Feedback on the content is also good, of course.
 
Holy shit. This timeline got so much more complex and interesting. So the Inca have the logisitical capabilities to reach Central America for trade? Also the Calusa are going to be an interesting factor in Florida History. Imagine Taino influenced Calusans begin expanding into parts of Florida, and the American South.
Are there any livestock's or animals being swapped between the trading parties in the Americas?
 
So the Inca have the logisitical capabilities to reach Central America for trade?
Never said that, only that they have their own name for Ācuappāntōnco ;)

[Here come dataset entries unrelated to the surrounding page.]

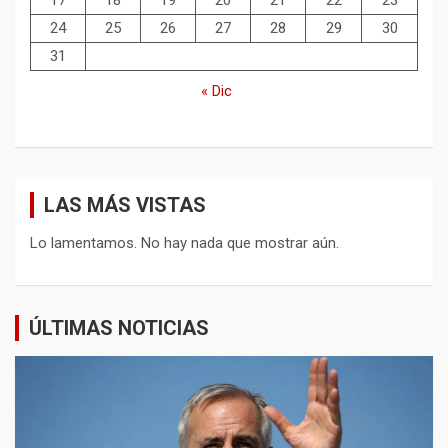
17
18
19
20
21
22
23
24
25
26
27
28
29
30
31
« Dic
LAS MÁS VISTAS
Lo lamentamos. No hay nada que mostrar aún.
ÚLTIMAS NOTICIAS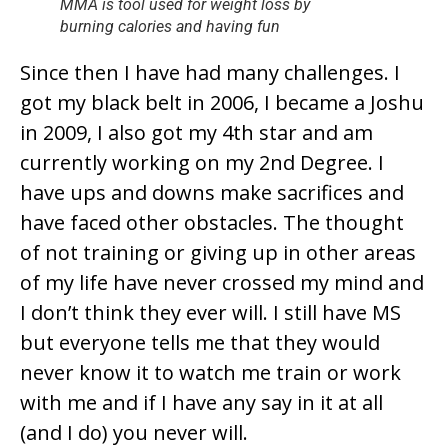
MMA is tool used for weight loss by
burning calories and having fun
Since then I have had many challenges. I
got my black belt in 2006, I became a Joshu
in 2009, I also got my 4th star and am
currently working on my 2nd Degree. I
have ups and downs make sacrifices and
have faced other obstacles. The thought
of not training or giving up in other areas
of my life have never crossed my mind and
I don’t think they ever will. I still have MS
but everyone tells me that they would
never know it to watch me train or work
with me and if I have any say in it at all
(and I do) you never will.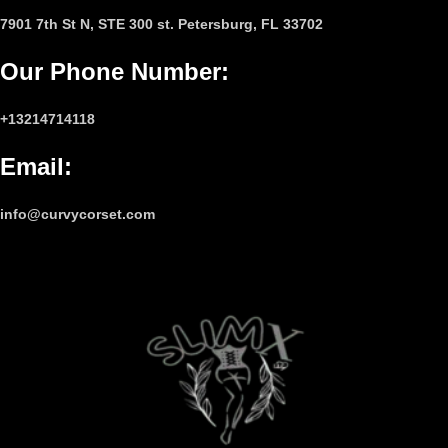
7901 7th St N, STE 300 st. Petersburg, FL 33702
Our Phone Number
:
+13214714118
Email
:
info@curvycorset.com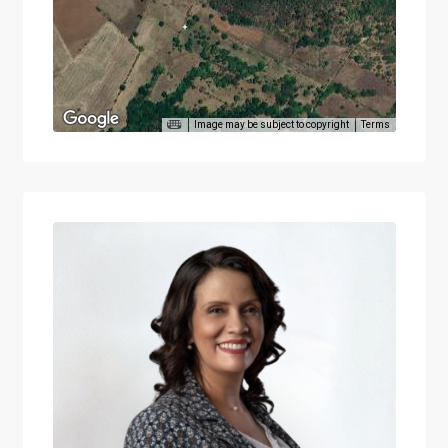
Image may be subject to copyright
Terms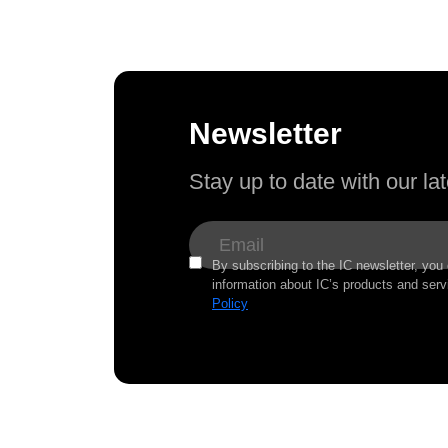
Newsletter
Stay up to date with our l
By subscribing to the IC newsletter, you
information about IC’s products and serv
Policy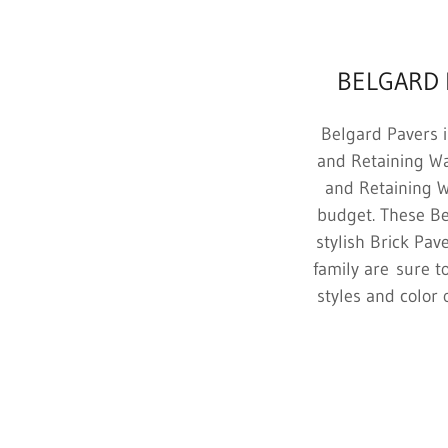
BELGARD 
Belgard Pavers i
and Retaining Wa
and Retaining Wa
budget. These Be
stylish Brick Pa
family are sure t
styles and color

Imagine Taino influenced Calusans begin expanding into parts of Florida, and the American South.
What's a Taino?

In any case, the Calusa famously scorned agriculture and the Yucayans currently see them as little more than an easy source of slaves, so a Yucayan-influenced Calusa state is somewhat unlikely. There's a brief reference in the original post of this timeline, actually, that suggests the situation the Calusa are in as of 1492.

The Timucua and the Apalachee are the more likely Floridan peoples to be wanked ITTL, especially since the Apalachee were Mississippian-style stratified complex chiefdoms. There's an oblique reference to one of the two in an earlier entry.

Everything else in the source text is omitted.